THOUSANDS of Wigan children could feel the brunt of tax credit cuts if the controversial reforms go ahead, according to a children’s charity.
Last month the House of Lords - including council leader Lord Smith - voted to delay the Welfare Bill as the chancellor revises his plans.
Research released by the Children’s Society today claims 23,600 borough children are living in families affected by the cuts, part of 239,500 across Greater Manchester and more than half a million across the North West.
Leading chief executive Matthew Reed to call on the Government to abandon the cuts in a pre-Christimas pledge.
He said: “Children will be the biggest losers if these deeply unfair cuts to working households go ahead.
“Parents would no doubt do what they could to shield their children from the impact.
“But the reality is that tax credits are vital for poorer families who work long hours to provide the basics for their children.

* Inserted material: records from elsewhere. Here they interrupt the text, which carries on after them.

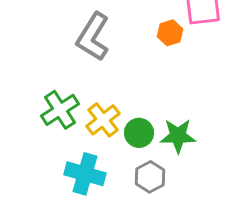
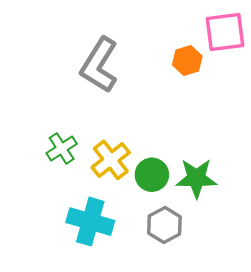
green cross: (60, 110) -> (62, 148), size x0.7

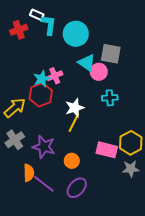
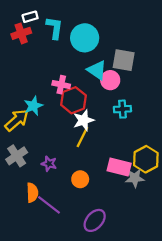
white rectangle: (37, 15) -> (30, 17), moved, turned -40
pink cross: (55, 76) -> (61, 85), turned 35
cyan star: (42, 79) -> (33, 106), moved
red hexagon: (41, 95) -> (73, 100), moved
purple star: (44, 147) -> (49, 164), size x0.6
gray star: (131, 169) -> (135, 178), moved
purple ellipse: (77, 188) -> (95, 220), moved

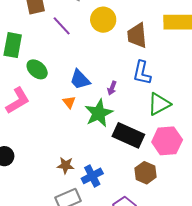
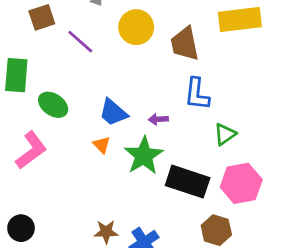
purple arrow: (112, 88) -> (158, 119), turned 72
green triangle: (159, 104) -> (225, 134), size x0.7

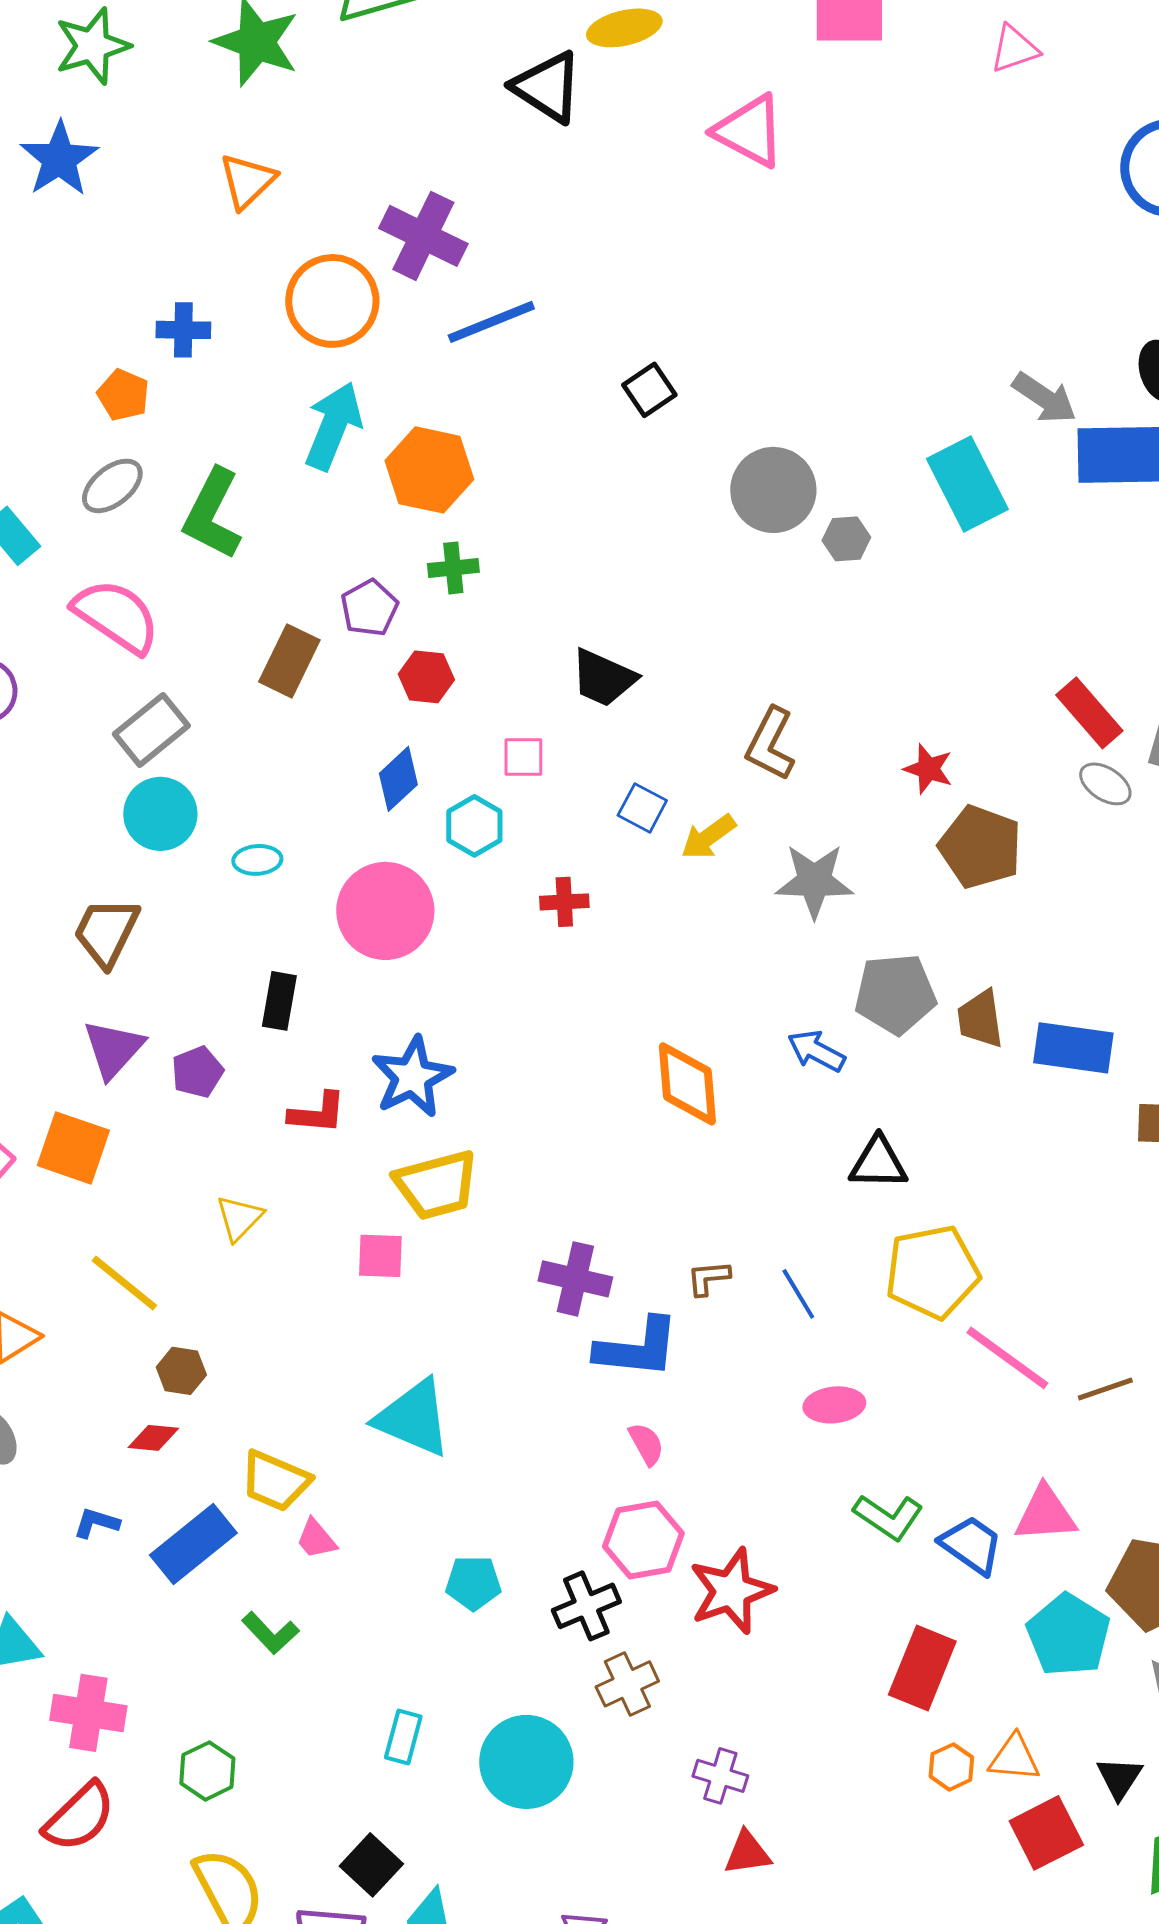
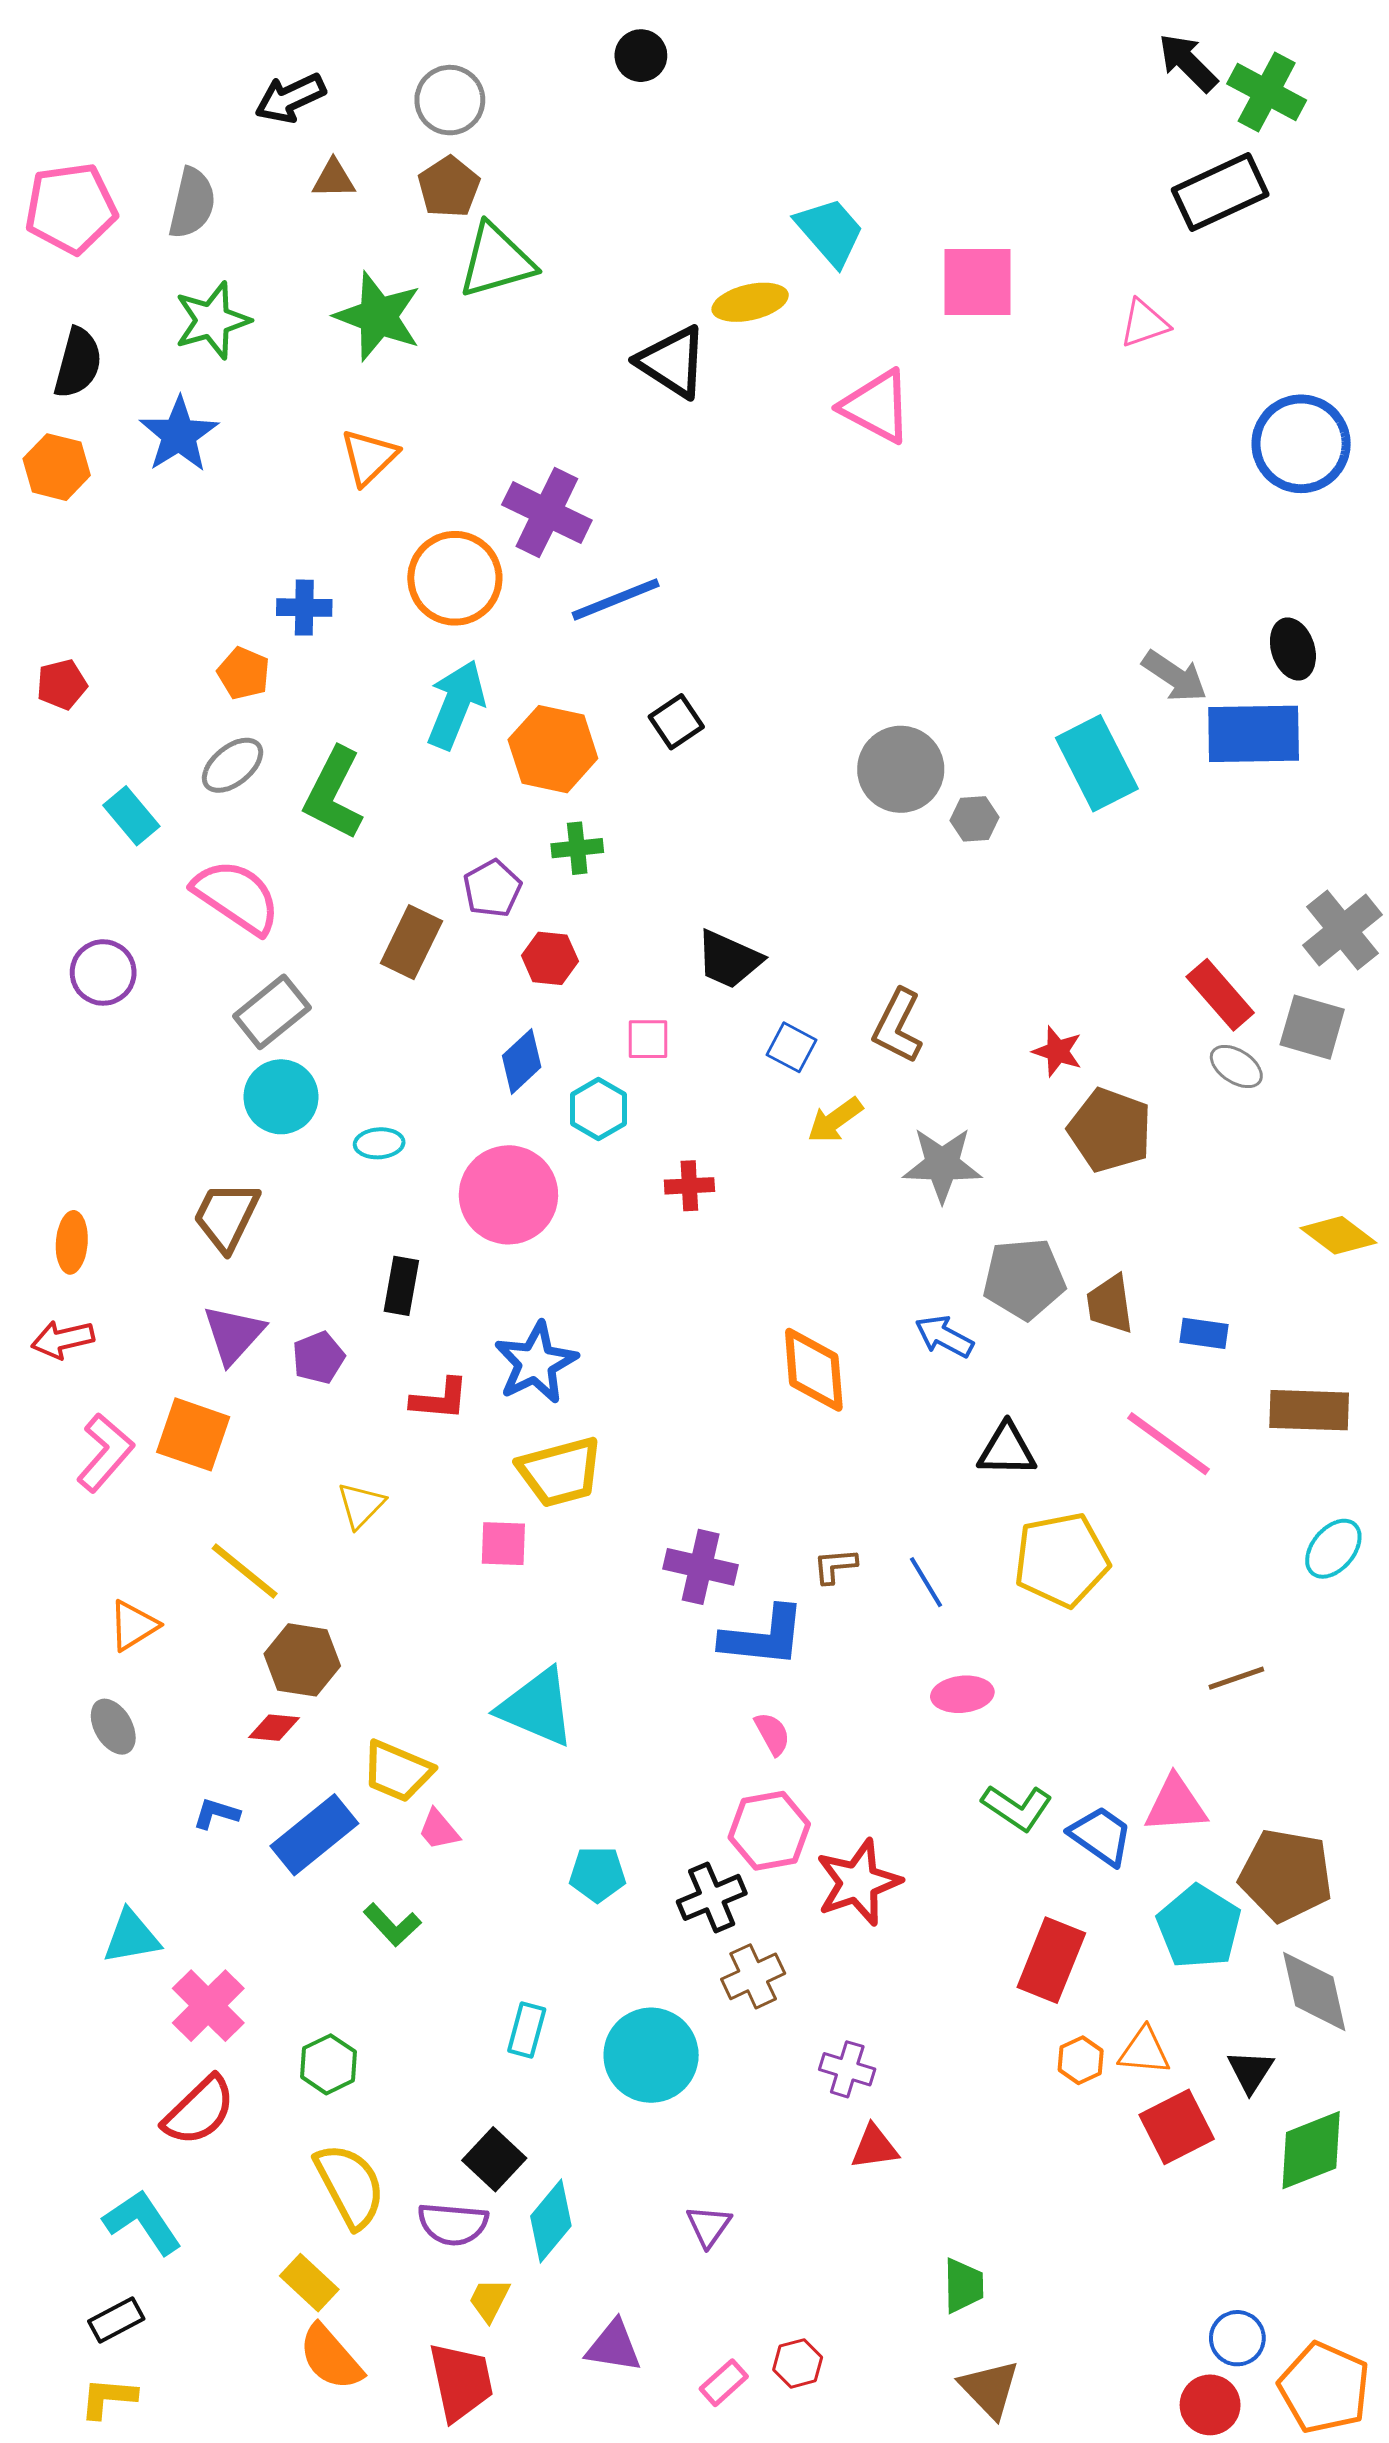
black square: (649, 390) -> (676, 722), moved
blue square: (642, 808) -> (792, 1047), moved
blue rectangle: (1073, 1048) -> (1204, 1333), size x0.6
pink line: (1007, 1358) -> (1169, 1444), moved
brown hexagon: (181, 1371) -> (302, 1660), size x1.5
pink cross: (88, 1713) -> (208, 2006), turned 36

“Cutting their income in this way, by more than £1,000 a year in many cases, would risk pushing more children into poverty, as well as undermining incentives to move into work or earn more.
“We urge the Government to do the right thing and abandon its planned cuts at the earliest opportunity.”
The historic Lords vote pushed chancellor George Osborne into redrafting the plans to soften the impact on affected families.
But the Government is defiant that the cuts will be implemented in some shape of form despite opposition in the Lords.
Speaking last month after the knockback in the Lords, Mr Osborne said: “It comes down to a very simple judgment, which is do you think our welfare system is too expensive?
“Do you think we should move to a higher wage, lower welfare economy and ultimately that’s the decision we are all being asked to take as Members of Parliament.”
Also speaking last month, ahead of the Lords vote, Wigan MP Lisa Nandy said: “Thousands of working families across Wigan will get a massive pay cut if the Government presses ahead with these plans.
“It’s fundamentally wrong to expect millions of people to go to work every week and come home without enough money to live on.”